I spent the last day and a half same place most you likely did-- glued to screens and speakers, catching up on details and coverage.

Y'know, I read this and said to myself, gosh, I really didn't think Julia was the type to get so caught up in the Royal Wedding.

Sigh.

JW Moxie said...

I'm still here and reading and of course, wondering where the heck you've been (as if I should talk, considering my almost-pregnancy-long hiatus from my blog).

It's funny (in the way that things like this can only be) that I communicated the thread of what you've written here to my kids when explaining to them what happened the next morning. It's such a tricky thing, explaining why people were cheering about the death of someone, even if that someone was a villian. I explained that people were cheering because for much of America (and the world), bin Laden's demise was the conclusion of a very long, very difficult story. They already have an understand of 9/11, so this wasn't particularly difficult for them to get.

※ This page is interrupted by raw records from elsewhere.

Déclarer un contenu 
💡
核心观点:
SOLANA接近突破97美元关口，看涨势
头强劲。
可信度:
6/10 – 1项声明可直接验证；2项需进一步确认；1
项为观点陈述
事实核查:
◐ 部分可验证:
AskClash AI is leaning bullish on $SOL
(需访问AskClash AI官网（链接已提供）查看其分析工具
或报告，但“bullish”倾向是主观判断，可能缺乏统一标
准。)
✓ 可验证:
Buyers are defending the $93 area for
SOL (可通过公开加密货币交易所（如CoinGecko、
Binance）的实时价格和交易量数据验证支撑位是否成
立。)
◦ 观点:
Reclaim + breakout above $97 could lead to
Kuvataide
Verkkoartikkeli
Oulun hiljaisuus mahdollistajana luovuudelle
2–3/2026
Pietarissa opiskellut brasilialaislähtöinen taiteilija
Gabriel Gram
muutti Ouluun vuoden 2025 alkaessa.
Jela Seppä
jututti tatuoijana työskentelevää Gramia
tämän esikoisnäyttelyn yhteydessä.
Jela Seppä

As we watched the news (as we do everyday as we busy ourselves with our morning routine), some reporter asked a 9/11 surviving family member, "Do you feel closure?" I asked the kids if they thought the friends and family members of those lost in 9/11 felt like the "story" was over for them. In their wisdom, they pretty much said, "No." Jaiden said, "I wouldn't ever stop feeling sad even if the person who killed you was dead themselves."

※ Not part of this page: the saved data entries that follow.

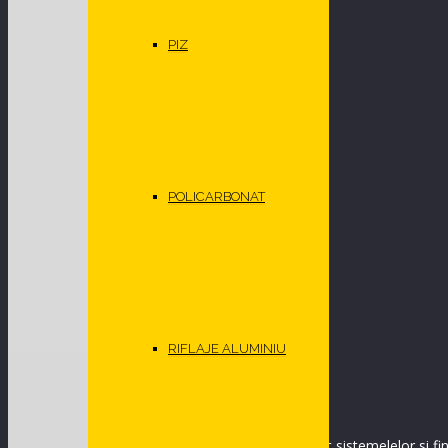
DESIGN INTERIOR
PARDOSELI
PIZ
MATERIALE REZISTENTE LA FOC
PROIECTE
SERVICII
CONTACT
POLICARBONAT
SOLICITA OFERTA
CONTACT:
Sos. de centura 42, Pantelimon / ILFOV
Telefon
:
021.312.33.25
Email:
arhitecturale@geplast.ro
RIFLAJE ALUMINIU
VINO IN SHOWROOM
Programeaza o vizita in primul Showroom dedicat sistemelelor si fini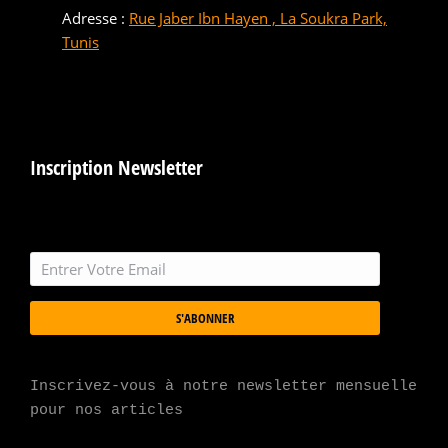
Adresse :
Rue Jaber Ibn Hayen , La Soukra Park,
Tunis
Inscription Newsletter
S'ABONNER
Inscrivez-vous à notre newsletter mensuelle 
pour nos articles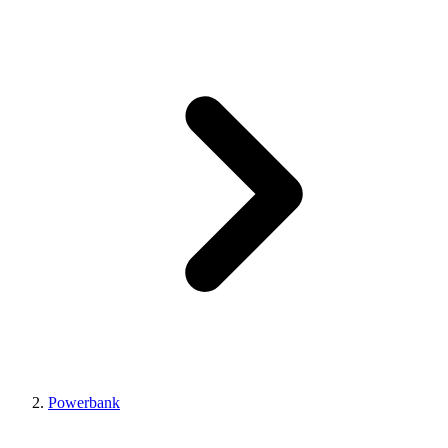
Powerbank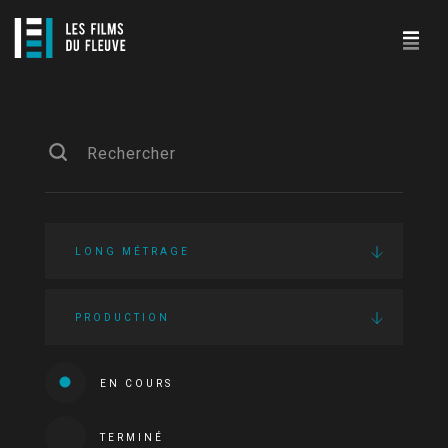
LONG MÉTRAGE
PRODUCTION
EN COURS
TERMINÉ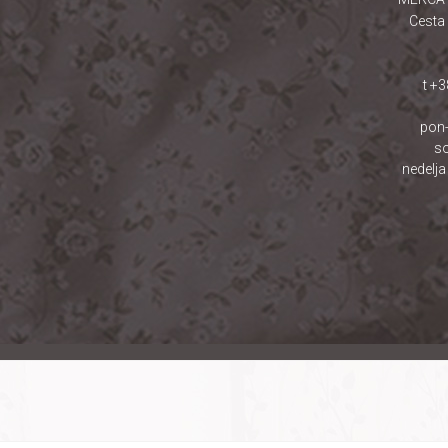
Cesta 
t +
pon-
so
nedelja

From the mouths of babes...


(Aside - she doesn't write for herself anymore, but it's like a nugget of sarcastic gold whenever I find classic niobe comment sprinkled somewhere in the 'sphere.)

JoyAndSorrow said...

You've given voice to my thoughts on this, exactly.

still life angie said...

Yeah, I have been cringing at these closure statements, like the death of a monster could bring anyone closure, or make any grief okay. I have closure, on my jacket, but not in my heart.

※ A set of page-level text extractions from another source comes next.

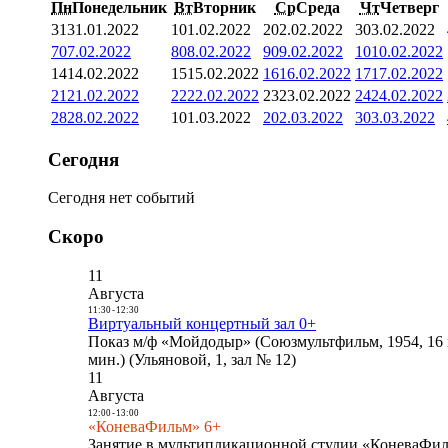
Пн
Понедельник
Вт
Вторник
Ср
Среда
Чт
Четверг
31
31.01.2022
1
01.02.2022
2
02.02.2022
3
03.02.2022
7
07.02.2022
8
08.02.2022
9
09.02.2022
10
10.02.2022
14
14.02.2022
15
15.02.2022
16
16.02.2022
17
17.02.2022
21
21.02.2022
22
22.02.2022
23
23.02.2022
24
24.02.2022
28
28.02.2022
1
01.03.2022
2
02.03.2022
3
03.03.2022
Сегодня
Сегодня нет событий
Скоро
11
Августа
11:30
-
12:30
Виртуальный концертный зал 0+
Показ м/ф «Мойдодыр» (Союзмультфильм, 1954, 16 
мин.) (Ульяновой, 1, зал № 12)
11
Августа
12:00
-
13:00
«КоневаФильм» 6+
Занятие в мультипликационной студии «КоневаФиль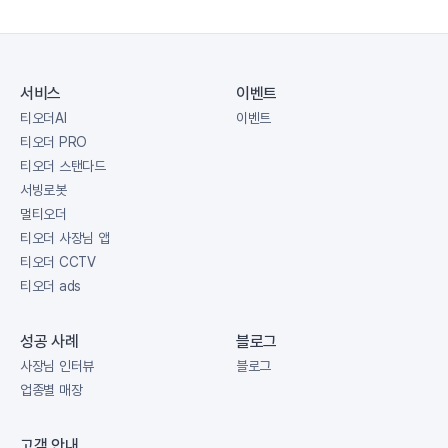
서비스
이벤트
티오더AI
이벤트
티오더 PRO
티오더 스탠다드
서빙로봇
멀티오더
티오더 사장님 앱
티오더 CCTV
티오더 ads
성공 사례
블로그
사장님 인터뷰
블로그
업종별 매장
고객 안내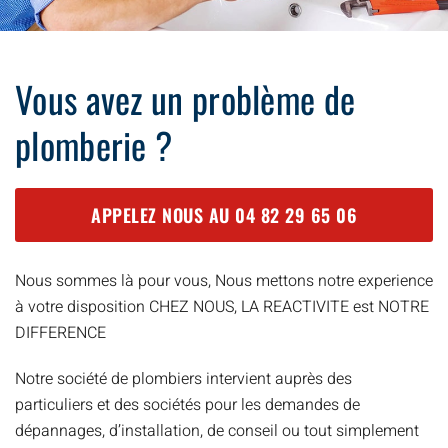
Vous avez un problème de
plomberie ?
APPELEZ NOUS AU
04 82 29 65 06
Nous sommes là pour vous, Nous mettons notre experience
à votre disposition CHEZ NOUS, LA REACTIVITE est NOTRE
DIFFERENCE
Notre société de plombiers intervient auprès des
particuliers et des sociétés pour les demandes de
dépannages, d’installation, de conseil ou tout simplement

Sending you love, missing you, hoping to do some kind of babylost meetup this summer. You and Niobe up for something like that?

Sue said...

Thank you for sharing your thoughts. I agree. I really do.

Questions like "does this bring closure?" remind me of the oldie, but goodie, "how do you feel?" asked of the loved one/survivor of a horrible tragedy or disaster. I always used to give the finger to the newscaster and say, "How you think I feel?" (Four-letter words and finger not mutually exclusive."

Grief is grief. It's all different, but it all sucks. And there is no fucking closure.

(Glad to "hear" your voice again.)

Hope's Mama said...

Absolutely. Elizabeth really did say it best, in so many ways.
"Closure is bullshit".
Nice to hear from you though, even in these circumstances.
xo

erica said...

Yes, to all of this.

Ya Chun said...

I really need to turn on the TV sometimes. I didn't know people were celebrating... not sure how I feel about that. Maybe reporters are using 'closure' as a secret word to the less-nice-sounding 'revenge'.

I really hope there is a power-void in Al qaeda, cause that is the only thing that really matters.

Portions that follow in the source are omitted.